Society loves to clear things up for us “simple folk” by structuring life into distinctive binaries. Little caves that we can choose, or are chosen, for us to live in. You are a man or a woman (sorry transgender and hermaphrodites, you’re not mentioned). Black or white (never mind the various shades out there). Rich or poor (middle class? Nonsense). Educated, non-educated. Fat, skinny. Pretty, ugly. Conservative, liberal. Historically, there is typically a “better” side of the binary. Skinny people are better than fat. Men are better than women. Educated people are better than non-educated. The Earth is flat. And we are surrounded by ignorant fools.
Cue my personal binary: Gay, straight.
Dick or pussy.
Penis versus vagina.
Throbbing membrane in a battle against the wet snatch.
So, I have to choose?
My history of intimacy with a man would label me as straight. I’ve only been with one person, a man. I’ve seen penis. Stroked penis. Ridden penis. Sucked penis. And I enjoyed myself. Obviously, I want the cock, clearly there is no other option right? Wrong. There are ways to work around not actually having a penis nearby. My vibrator for example, a wondrous little thing, though admittedly, I want a bigger one. And oral, is simply fantastic. I’ve never been the boy crazy type, I cannot relate to the gasp that occurs when a sexy man enters the room, unless he’s exceptionally pretty. Where I live there’s mostly dirty hippies and hipsters, there are very few gorgeous men.
Then there’s my undeniable attraction to women. Women are beautiful. And I’m not talking in just a “Aw she’s pretty,” or “I love her dress,” or “Her hair is epic.” I’m talking about a sexual attraction to women. Over time this is becoming more and more apparent to me and I would really like to experience what I’m feeling. Problem is, I’m a bad gay, I have no experience in this department beyond making out with friends at parties. And all my friends are straight, bi with boyfriends, or lesbians that are my best friends and I would never consider dating. But, oh, I would love to meet someone. A hot blond perhaps, I’ve always had a thing for blonds.
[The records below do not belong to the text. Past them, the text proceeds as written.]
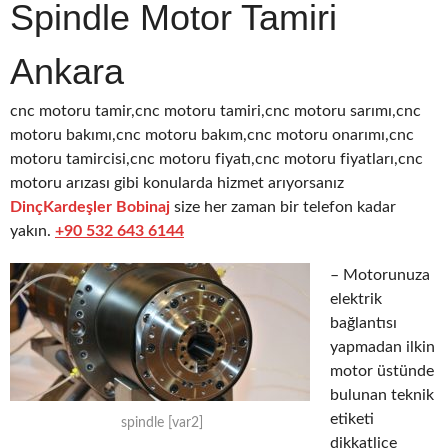
Spindle Motor Tamiri
Ankara
cnc motoru tamir,cnc motoru tamiri,cnc motoru sarımı,cnc
motoru bakımı,cnc motoru bakım,cnc motoru onarımı,cnc
motoru tamircisi,cnc motoru fiyatı,cnc motoru fiyatları,cnc
motoru arızası gibi konularda hizmet arıyorsanız
DinçKardeşler Bobinaj
size her zaman bir telefon kadar
yakın.
+90 532 643 6144
– Motorunuza
elektrik
bağlantısı
yapmadan ilkin
motor üstünde
bulunan teknik
etiketi
spindle [var2]
dikkatlice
There in lies the gray area. The almighty, I DON’T FIT WITHIN YOUR SOCIETY BOUNDARIES. The WHY DOES IT HAVE TO BE ONE OR THE OTHER? The world is not black and white. The world is various shades of gray. Gloria Anzaldua wrote an essay on binaries, discussing how the margins and in between areas (what she calls the neplantla) is where the power is, where your perspective changes. People are commonly attached to their binaries and fear the in between because those people challenge or make them uncomfortable. They now have power, they dare to defy the system.
It’s silly to think that everyone is going to conform to such simplified concepts and choices. It’s ridiculous that everyone has to be thrown into a label, that we can’t just be ourselves and it’s okay. That I can’t just be Sarah. I have to either be, Sarah the rebel child, or Sarah the angelic pastor’s kid. I have to be straight or gay. I can’t be somewhere in the middle of the sexuality prism spectrum, or more simply put, a sexual human being. That my gay side might not exist because I haven’t actually had sex with a woman. Do I have to be with a man to be straight? Or a woman to be gay? So why do I have to have experience with both to make my bisexuality legitimate?